All of these are quite disturbing, and this has always been the first impression people usually have when stumbling across my images. Well, the single most heard word was one Italian version of ‘disturbing’: inquietante, a past participle for ‘un-quiet’, its meaning extends to moving, being restless, feeling uneasy. Somehow, the pictures I hung acted as a signal and a stimulus, soliciting interest, resonating deeply, as a gut feeling does.
And this is what I like to do; share my own restlessness, abandoning the deadly and comforting quiet of ignorance, the ingenuous acceptance of an actually unknown reality, experiencing the thrilling emotion of feeling, but missing adequate words to describe it.
This disquiet has also had reflections on the ways of sketching, drawing, refining and colouring, that I have used from time to time; I had been unable to stick to a certain style for a long time, even coming in some cases to abandon it after completing a single drawing, at least until I discovered the hatching style to which I dedicated this book, a style that is many times defined as truly original, never seen before!

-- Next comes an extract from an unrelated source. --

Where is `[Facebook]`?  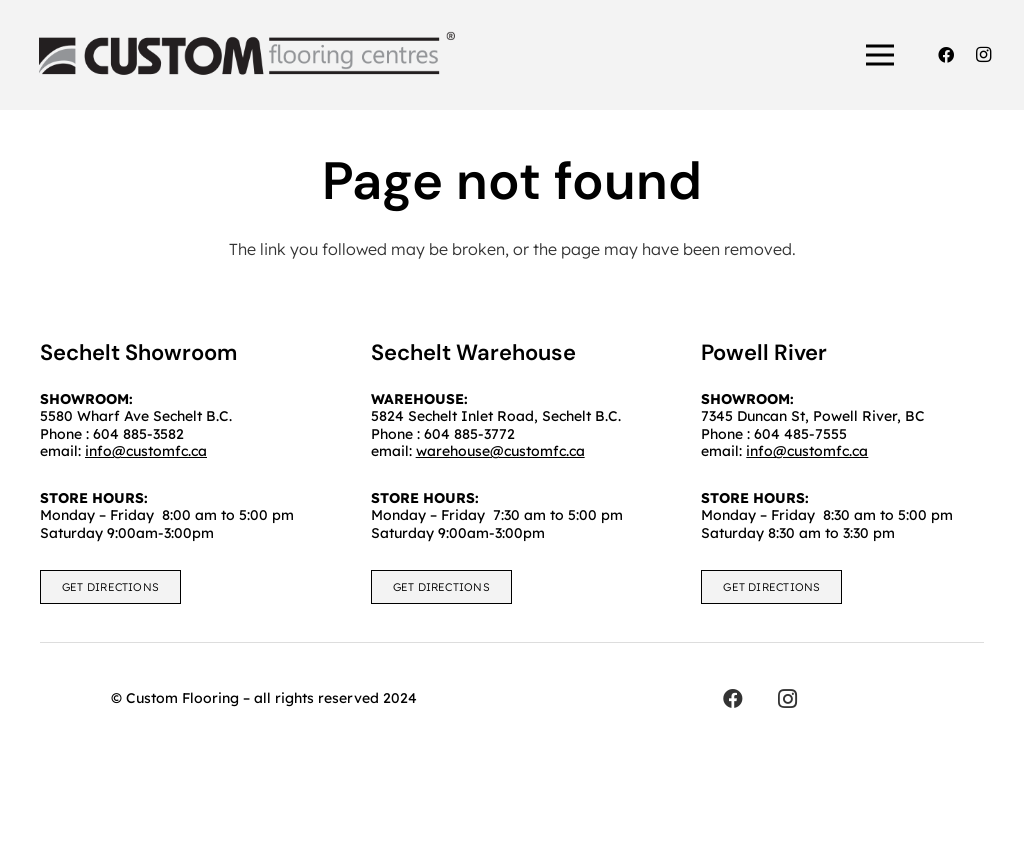 [Facebook] is located at coordinates (946, 55).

I have always loved to draw with a pen, practicing hatching to give a better appearance to shapes, volumes and shadows, and for a long time I had been only a step away from the ‘F’ kind of hatching - as somebody has termed it - which I started to use in 2011, and that is quite strange for me, to which I hold up to now, despite still playing with some variations.
I have asked myself why this technique results in so captivating the attention. A tentative answer could be tied to the way our brains process signals from the eyes; extracting image borders and classifying them as horizontal, vertical, or diagonal lines. A related answer can be to do with the special treatment reserved for lines which cross, intercept, or sprout from other lines, and even more so when they are perpendicular. In the end, there is our addiction to pattern detection, which forces us to see something even when there is actually nothing, as when I force a title onto an image which would be better left unnamed.
A technique, definitely… but original? A hatching… unmistakably mine? Unsure. But flattered for believing it.
On this too it would be better to let Time be the judge.